--- PROMPT ---
Look through the lines below and extract each one that contains "Ihre".

GIVEN ENTRIES Block Start

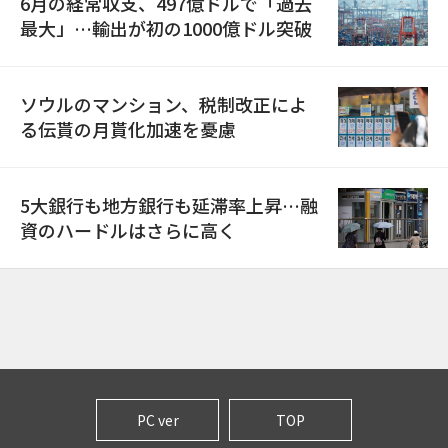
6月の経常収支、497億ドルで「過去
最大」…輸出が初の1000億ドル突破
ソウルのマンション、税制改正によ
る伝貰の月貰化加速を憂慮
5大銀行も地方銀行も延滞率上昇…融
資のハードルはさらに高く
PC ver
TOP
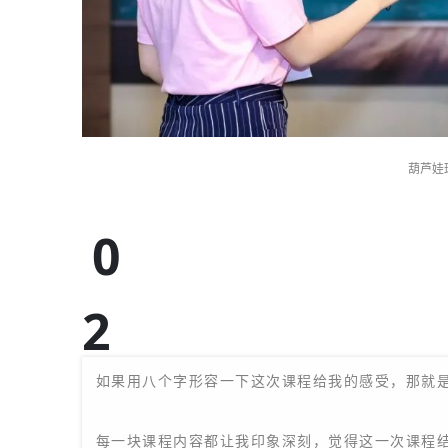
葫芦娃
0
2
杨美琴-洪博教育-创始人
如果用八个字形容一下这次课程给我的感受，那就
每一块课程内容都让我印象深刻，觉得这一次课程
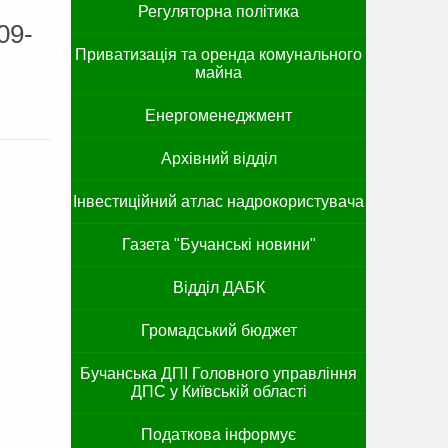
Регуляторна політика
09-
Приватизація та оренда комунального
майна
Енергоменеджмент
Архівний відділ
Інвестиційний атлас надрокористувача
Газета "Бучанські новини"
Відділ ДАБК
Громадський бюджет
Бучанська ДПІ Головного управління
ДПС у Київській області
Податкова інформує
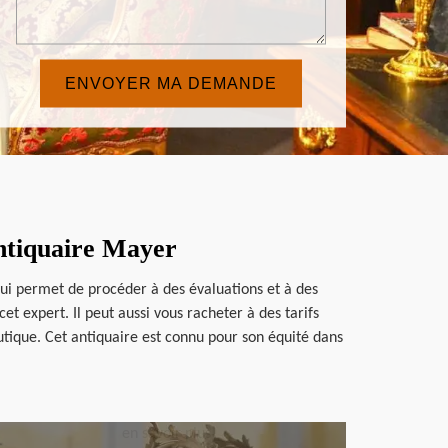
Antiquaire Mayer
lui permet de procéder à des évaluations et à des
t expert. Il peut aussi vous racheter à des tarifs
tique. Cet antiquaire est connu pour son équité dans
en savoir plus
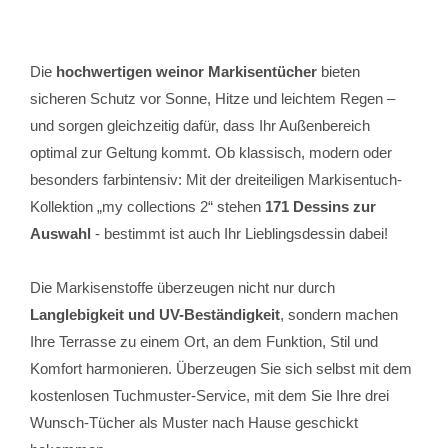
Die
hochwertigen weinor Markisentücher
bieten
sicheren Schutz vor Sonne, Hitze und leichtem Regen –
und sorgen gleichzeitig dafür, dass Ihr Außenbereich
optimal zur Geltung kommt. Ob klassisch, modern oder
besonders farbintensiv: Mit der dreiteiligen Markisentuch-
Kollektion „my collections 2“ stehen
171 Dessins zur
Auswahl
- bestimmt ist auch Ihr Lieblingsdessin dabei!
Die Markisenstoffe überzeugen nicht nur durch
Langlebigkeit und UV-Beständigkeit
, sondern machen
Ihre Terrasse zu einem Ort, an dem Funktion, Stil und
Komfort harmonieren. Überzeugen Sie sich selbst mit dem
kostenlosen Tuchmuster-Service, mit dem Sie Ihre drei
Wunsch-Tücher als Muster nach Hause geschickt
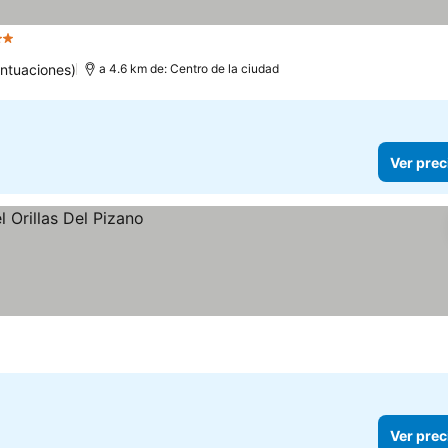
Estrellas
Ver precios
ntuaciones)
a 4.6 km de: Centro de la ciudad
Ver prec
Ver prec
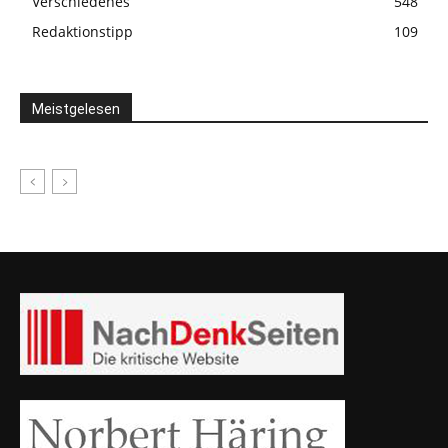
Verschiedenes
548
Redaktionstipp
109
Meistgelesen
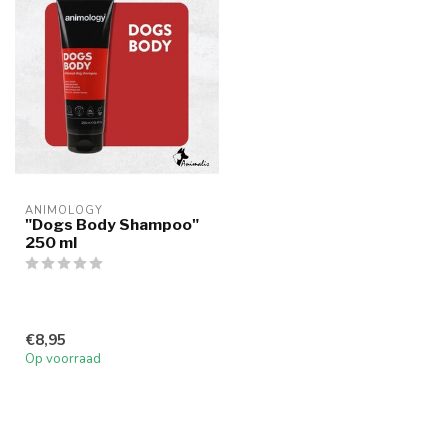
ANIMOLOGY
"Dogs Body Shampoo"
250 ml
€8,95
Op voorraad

GIVEN ENTRIES Block End
GIVEN ENTRIES Block Start

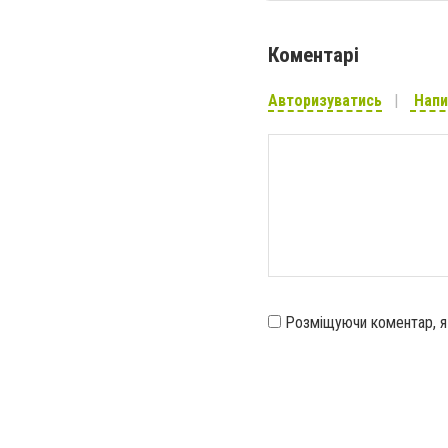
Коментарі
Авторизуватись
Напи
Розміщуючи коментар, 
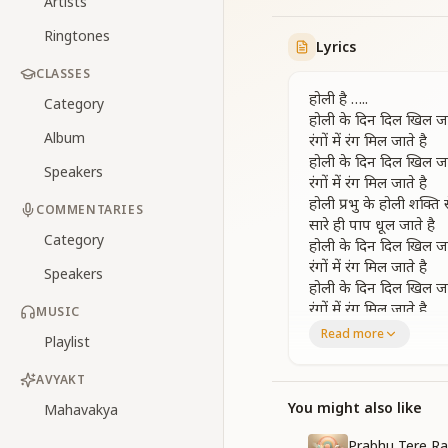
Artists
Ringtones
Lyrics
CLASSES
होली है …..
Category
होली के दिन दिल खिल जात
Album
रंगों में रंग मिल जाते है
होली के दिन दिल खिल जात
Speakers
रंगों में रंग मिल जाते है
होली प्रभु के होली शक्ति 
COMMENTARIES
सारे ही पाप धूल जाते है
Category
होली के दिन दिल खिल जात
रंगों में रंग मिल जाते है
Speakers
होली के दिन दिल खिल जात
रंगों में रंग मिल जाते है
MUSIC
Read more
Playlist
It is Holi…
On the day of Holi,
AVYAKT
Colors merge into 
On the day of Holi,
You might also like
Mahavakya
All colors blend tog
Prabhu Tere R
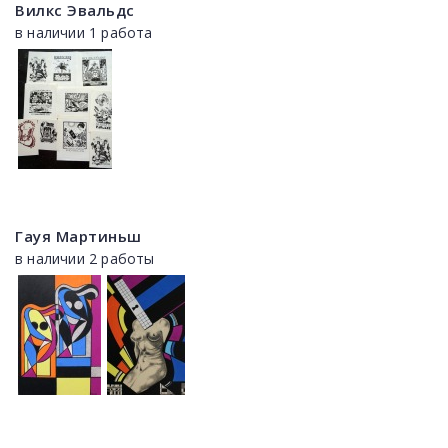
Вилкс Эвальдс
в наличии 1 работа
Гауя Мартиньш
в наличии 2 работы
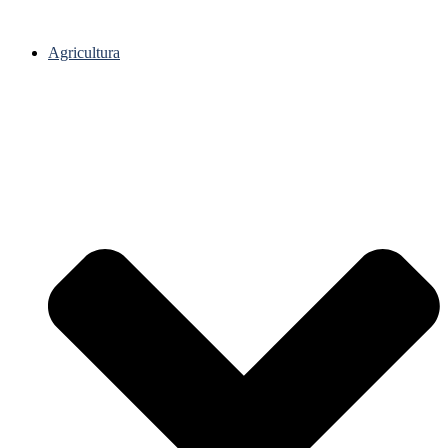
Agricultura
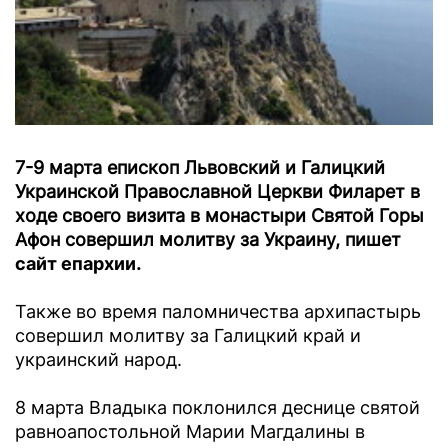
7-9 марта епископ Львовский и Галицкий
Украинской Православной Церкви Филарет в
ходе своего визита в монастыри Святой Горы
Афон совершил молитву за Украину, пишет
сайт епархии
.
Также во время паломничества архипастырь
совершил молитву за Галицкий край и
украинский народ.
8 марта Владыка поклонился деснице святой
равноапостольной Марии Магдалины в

GIVEN ENTRIES Block End

--- ANSWER TO THE EXERCISE ---
Ihre Terrasse zu einem Ort, an dem Funktion, Stil und
kostenlosen Tuchmuster-Service, mit dem Sie Ihre drei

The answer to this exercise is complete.